-- REQUIREMENT --
Your answer must consist solely of the lines from the start of the entries below through the line with "What do you see at coordinates (252, 271)", unchanged.

[Collected data]
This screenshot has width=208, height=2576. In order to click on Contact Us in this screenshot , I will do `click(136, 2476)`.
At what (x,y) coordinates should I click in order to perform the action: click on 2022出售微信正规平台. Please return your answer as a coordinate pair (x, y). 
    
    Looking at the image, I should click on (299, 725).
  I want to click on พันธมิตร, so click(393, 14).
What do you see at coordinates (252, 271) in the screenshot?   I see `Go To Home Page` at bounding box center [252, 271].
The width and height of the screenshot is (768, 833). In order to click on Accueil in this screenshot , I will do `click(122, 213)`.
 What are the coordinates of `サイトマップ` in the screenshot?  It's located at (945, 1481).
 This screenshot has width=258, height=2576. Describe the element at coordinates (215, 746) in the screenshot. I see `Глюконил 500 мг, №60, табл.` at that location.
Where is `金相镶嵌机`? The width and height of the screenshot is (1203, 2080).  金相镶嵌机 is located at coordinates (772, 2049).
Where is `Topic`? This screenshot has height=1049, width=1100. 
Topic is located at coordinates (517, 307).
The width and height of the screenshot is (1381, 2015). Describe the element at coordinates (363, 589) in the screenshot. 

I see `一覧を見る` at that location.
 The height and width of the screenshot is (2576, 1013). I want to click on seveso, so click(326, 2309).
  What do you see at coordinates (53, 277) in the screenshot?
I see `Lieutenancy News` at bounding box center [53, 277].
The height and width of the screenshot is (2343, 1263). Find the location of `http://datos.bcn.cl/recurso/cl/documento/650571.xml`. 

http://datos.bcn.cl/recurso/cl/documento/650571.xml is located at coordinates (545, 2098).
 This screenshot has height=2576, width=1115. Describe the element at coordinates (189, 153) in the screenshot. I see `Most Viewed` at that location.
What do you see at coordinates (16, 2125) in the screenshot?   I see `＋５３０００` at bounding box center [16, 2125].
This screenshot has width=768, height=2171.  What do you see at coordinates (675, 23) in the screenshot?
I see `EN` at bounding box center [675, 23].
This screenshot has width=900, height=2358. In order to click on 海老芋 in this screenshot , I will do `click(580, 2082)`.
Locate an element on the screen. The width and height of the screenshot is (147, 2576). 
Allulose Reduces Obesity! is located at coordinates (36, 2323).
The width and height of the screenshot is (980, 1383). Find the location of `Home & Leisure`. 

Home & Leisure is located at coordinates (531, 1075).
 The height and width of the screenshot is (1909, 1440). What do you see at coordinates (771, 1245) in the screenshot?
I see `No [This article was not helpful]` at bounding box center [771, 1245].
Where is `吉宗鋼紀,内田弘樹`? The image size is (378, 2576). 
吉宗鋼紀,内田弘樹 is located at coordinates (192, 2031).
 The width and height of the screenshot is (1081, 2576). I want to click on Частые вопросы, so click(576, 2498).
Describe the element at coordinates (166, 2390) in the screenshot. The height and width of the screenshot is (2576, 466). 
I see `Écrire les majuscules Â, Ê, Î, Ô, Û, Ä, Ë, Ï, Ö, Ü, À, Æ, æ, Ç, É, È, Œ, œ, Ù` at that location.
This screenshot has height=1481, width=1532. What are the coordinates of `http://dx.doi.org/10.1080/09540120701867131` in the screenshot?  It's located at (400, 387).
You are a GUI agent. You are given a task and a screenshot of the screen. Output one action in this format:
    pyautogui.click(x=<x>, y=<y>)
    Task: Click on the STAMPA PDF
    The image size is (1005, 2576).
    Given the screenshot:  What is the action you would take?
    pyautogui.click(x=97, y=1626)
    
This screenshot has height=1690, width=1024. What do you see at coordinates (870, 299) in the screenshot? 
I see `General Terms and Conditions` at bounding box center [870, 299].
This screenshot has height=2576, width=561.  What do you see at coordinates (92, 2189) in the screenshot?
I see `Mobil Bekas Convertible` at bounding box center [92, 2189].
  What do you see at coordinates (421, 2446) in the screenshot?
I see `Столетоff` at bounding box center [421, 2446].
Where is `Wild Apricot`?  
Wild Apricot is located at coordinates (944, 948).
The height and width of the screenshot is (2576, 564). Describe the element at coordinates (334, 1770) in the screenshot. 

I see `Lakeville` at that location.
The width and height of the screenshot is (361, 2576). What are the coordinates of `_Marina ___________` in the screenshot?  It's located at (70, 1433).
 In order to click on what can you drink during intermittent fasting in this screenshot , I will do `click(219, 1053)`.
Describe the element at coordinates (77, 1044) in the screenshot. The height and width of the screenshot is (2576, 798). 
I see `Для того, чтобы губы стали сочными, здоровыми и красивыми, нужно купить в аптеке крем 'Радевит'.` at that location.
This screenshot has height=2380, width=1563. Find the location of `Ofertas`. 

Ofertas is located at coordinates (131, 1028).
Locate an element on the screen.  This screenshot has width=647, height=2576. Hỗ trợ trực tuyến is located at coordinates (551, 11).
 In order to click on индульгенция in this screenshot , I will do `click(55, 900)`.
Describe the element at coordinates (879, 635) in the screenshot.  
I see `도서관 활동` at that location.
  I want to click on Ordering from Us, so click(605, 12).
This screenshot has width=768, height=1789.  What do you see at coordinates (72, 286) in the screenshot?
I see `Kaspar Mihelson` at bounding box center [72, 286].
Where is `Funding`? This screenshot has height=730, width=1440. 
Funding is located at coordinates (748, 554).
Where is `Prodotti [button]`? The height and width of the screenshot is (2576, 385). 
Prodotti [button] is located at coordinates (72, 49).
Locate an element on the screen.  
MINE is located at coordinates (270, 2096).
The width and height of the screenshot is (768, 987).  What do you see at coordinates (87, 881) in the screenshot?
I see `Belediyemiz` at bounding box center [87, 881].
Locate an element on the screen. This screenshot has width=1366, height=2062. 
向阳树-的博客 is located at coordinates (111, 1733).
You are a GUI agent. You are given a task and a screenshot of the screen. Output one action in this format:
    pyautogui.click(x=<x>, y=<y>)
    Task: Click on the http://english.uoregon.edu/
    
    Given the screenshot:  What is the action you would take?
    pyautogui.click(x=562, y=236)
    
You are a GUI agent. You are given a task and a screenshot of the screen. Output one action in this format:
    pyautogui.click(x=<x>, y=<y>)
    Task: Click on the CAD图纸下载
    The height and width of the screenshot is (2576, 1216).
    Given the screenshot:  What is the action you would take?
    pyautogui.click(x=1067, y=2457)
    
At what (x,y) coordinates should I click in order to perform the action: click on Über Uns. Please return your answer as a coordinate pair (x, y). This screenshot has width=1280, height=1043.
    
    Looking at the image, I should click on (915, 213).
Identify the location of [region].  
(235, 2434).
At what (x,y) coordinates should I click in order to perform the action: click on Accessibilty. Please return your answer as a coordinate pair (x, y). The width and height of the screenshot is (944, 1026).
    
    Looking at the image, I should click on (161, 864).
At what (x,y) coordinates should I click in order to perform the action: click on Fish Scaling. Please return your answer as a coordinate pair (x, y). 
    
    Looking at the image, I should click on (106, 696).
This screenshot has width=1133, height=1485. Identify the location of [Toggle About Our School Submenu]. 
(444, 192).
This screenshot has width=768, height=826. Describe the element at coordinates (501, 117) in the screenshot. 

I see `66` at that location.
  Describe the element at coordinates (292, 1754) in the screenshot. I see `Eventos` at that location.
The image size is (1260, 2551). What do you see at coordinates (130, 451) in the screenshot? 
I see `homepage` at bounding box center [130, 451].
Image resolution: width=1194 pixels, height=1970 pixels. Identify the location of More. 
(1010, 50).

-- ANSWER BOX --
This screenshot has width=208, height=2576. In order to click on Contact Us in this screenshot , I will do `click(136, 2476)`.
At what (x,y) coordinates should I click in order to perform the action: click on 2022出售微信正规平台. Please return your answer as a coordinate pair (x, y). 
    
    Looking at the image, I should click on (299, 725).
  I want to click on พันธมิตร, so click(393, 14).
What do you see at coordinates (252, 271) in the screenshot?   I see `Go To Home Page` at bounding box center [252, 271].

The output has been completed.